No sé como llegué a la conclusión de que lo más urgente en la vida era llamarte a las cuatro de la mañana para discutir contigo- my dear nuwanda- las inquietudes de una mina medio loca y confusa, o sea, yo.
Gracias a que eres un insomne contestaste el celu en el momento justo. Y en el patio de la casa, sentada en el pasto, con una copa de vino blanco en la mano me dediqué a contarte cuantas estrellas veía en ese momento. Gracias a que me conoces como nadie no me cortaste el celu y dejaste que continuara mi monólogo.
Me recuerdas lo mejor de mi y cuando escucho tu voz siento que me acompaña esa pendeja de 15 que tenía demasiado espíritu, demasiada rabia, demasiados libros en la cabeza y papeles regados en su habitación. Mis paredes pintadas con ojos y animales que huían. Cuando hablo contigo me recuerdo y me reconozco.

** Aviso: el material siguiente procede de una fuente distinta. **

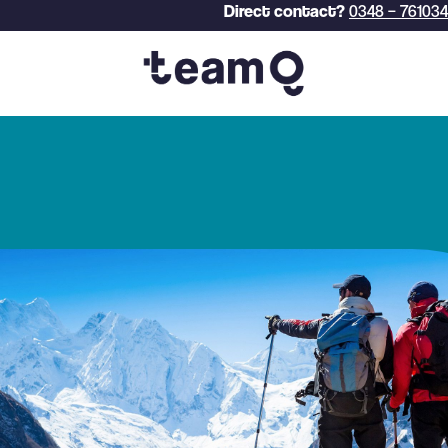
Direct contact?
0348 – 761034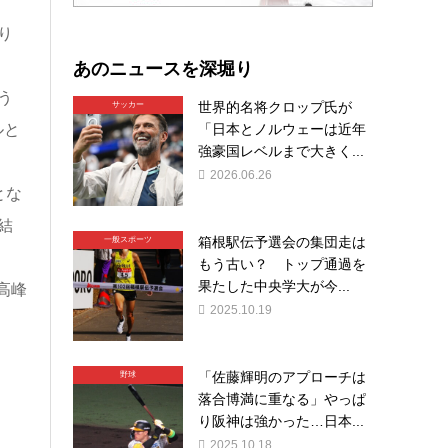
り
あのニュースを深堀り
う
世界的名将クロップ氏が
サッカー
ルと
「日本とノルウェーは近年
強豪国レベルまで大きく...
2026.06.26
とな
結
箱根駅伝予選会の集団走は
一般スポーツ
もう古い？ トップ通過を
果たした中央学大が今...
高峰
2025.10.19
「佐藤輝明のアプローチは
野球
落合博満に重なる」やっぱ
り阪神は強かった…日本...
2025.10.18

No sé si vale la pena que te cuente como la pendeja que conociste un día huyó de su habitación, perdió las llaves de la casa y poco a poco los libros de su cabeza cayeron. Se reemplazaron por seres de carne, personajes que ni las historias más disparatadas podrían describir.
También encontré un par de amigos, unas cuantos rasguños y dos noches de llorar por causas que ya no recuerdo.
Hay tanto que debemos conversar, pero no se si estas historias valgan la pena, prefiero pensar que diras que me calle. Siempre sabes que decirme... aunque nunca te haga caso.